> _ASSIGNMENT_: Some lines in the entries contain the word "Singleton". Copy all of them.

────────────────────────────────────────

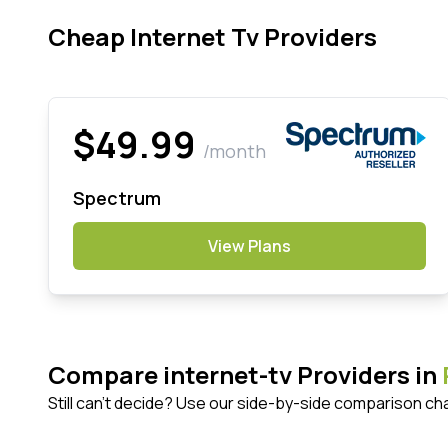
Cheap Internet Tv Providers
$49.99
/month
Spectrum
View Plans
Compare internet-tv Providers in
Still can't decide? Use our side-by-side comparison ch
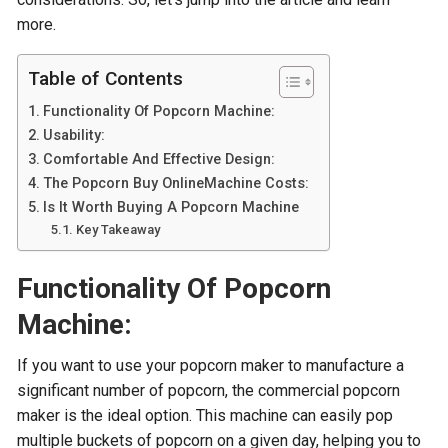
more.
Table of Contents
Functionality Of Popcorn Machine:
Usability:
Comfortable And Effective Design:
The Popcorn Buy OnlineMachine Costs:
Is It Worth Buying A Popcorn Machine
Key Takeaway
Functionality Of Popcorn
Machine:
If you want to use your popcorn maker to manufacture a
significant number of popcorn, the commercial popcorn
maker is the ideal option. This machine can easily pop
multiple buckets of popcorn on a given day, helping you to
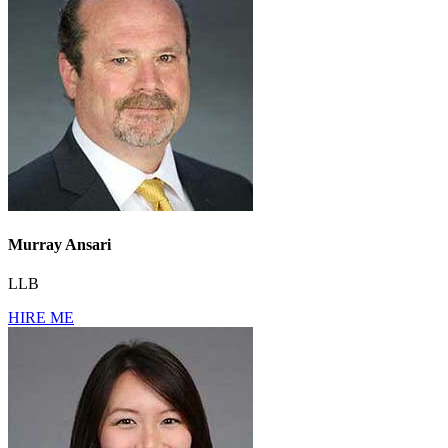
Murray Ansari
LLB
HIRE ME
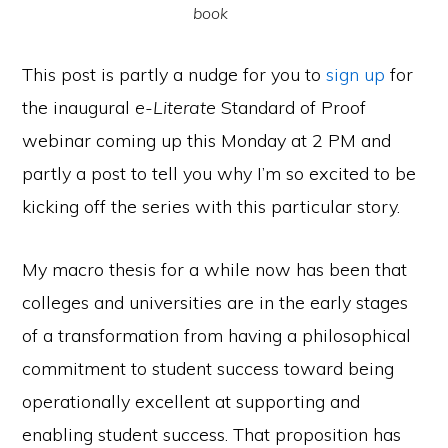
book
This post is partly a nudge for you to
sign up
for
the inaugural
e-Literate
Standard of Proof
webinar coming up this Monday at 2 PM and
partly a post to tell you why I’m so excited to be
kicking off the series with this particular story.
My macro thesis for a while now has been that
colleges and universities are in the early stages
of a transformation from having a philosophical
commitment to student success toward being
operationally excellent at supporting and
enabling student success. That proposition has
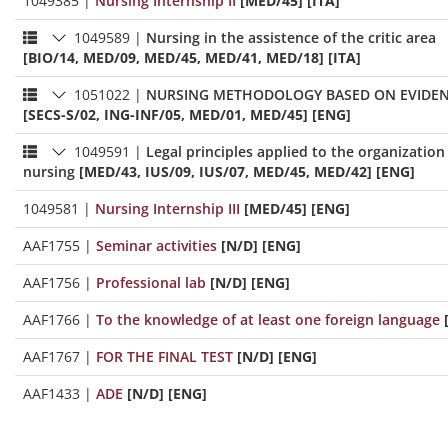
1049385
|
Nursing Internship II
[MED/45] [ITA]
1049589
|
Nursing in the assistence of the critic area
[BIO/14, MED/09, MED/45, MED/41, MED/18] [ITA]
1051022
|
NURSING METHODOLOGY BASED ON EVIDENC
[SECS-S/02, ING-INF/05, MED/01, MED/45] [ENG]
1049591
|
Legal principles applied to the organizati
nursing
[MED/43, IUS/09, IUS/07, MED/45, MED/42] [ENG]
1049581
|
Nursing Internship III
[MED/45] [ENG]
AAF1755
|
Seminar activities
[N/D] [ENG]
AAF1756
|
Professional lab
[N/D] [ENG]
AAF1766
|
To the knowledge of at least one foreign language
AAF1767
|
FOR THE FINAL TEST
[N/D] [ENG]
AAF1433
|
ADE
[N/D] [ENG]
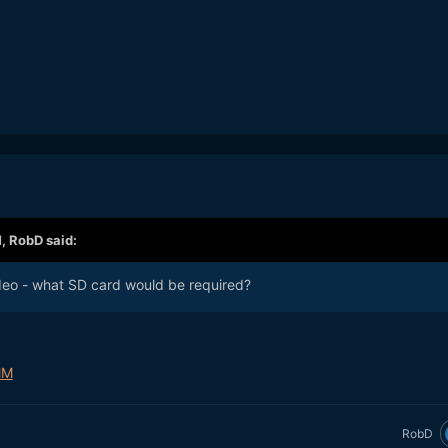
M,
RobD
said:
deo - what SD card would be required?
MM
RobD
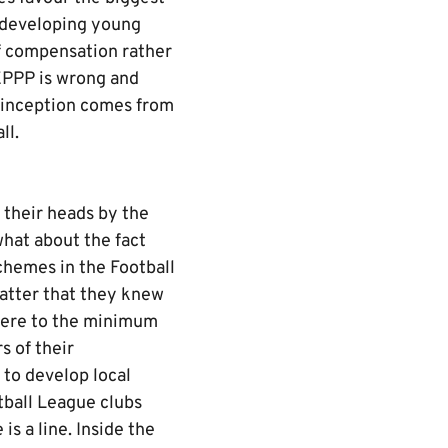
y developing young
of compensation rather
EPPP is wrong and
s inception comes from
all.
o their heads by the
what about the fact
chemes in the Football
atter that they knew
dhere to the minimum
s of their
 to develop local
tball League clubs
s a line. Inside the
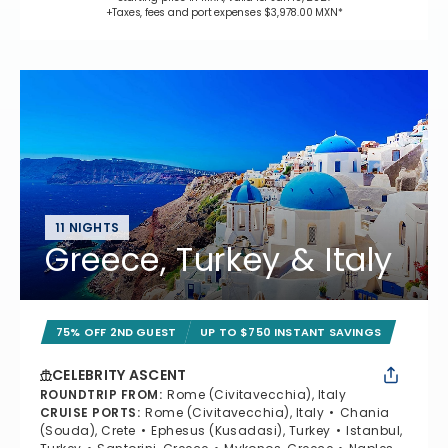
+Taxes, fees and port expenses $3,978.00 MXN*
11 NIGHTS
Greece, Turkey & Italy
75% OFF 2ND GUEST
UP TO $750 INSTANT SAVINGS
CELEBRITY ASCENT
ROUNDTRIP FROM
:
Rome (Civitavecchia), Italy
CRUISE PORTS
:
Rome (Civitavecchia), Italy
Chania
(Souda), Crete
Ephesus (Kusadasi), Turkey
Istanbul,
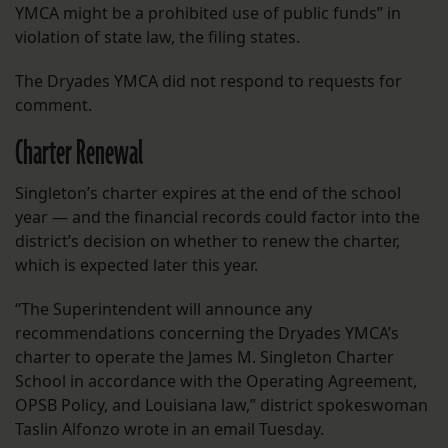
YMCA might be a prohibited use of public funds” in
violation of state law, the filing states.
The Dryades YMCA did not respond to requests for
comment.
Charter Renewal
Singleton’s charter expires at the end of the school
year — and the financial records could factor into the
district’s decision on whether to renew the charter,
which is expected later this year.
“The Superintendent will announce any
recommendations concerning the Dryades YMCA’s
charter to operate the James M. Singleton Charter
School in accordance with the Operating Agreement,
OPSB Policy, and Louisiana law,” district spokeswoman
Taslin Alfonzo wrote in an email Tuesday.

────────────────────────────────────────

> _ANSWER BELOW_:
Singleton’s charter expires at the end of the school
charter to operate the James M. Singleton Charter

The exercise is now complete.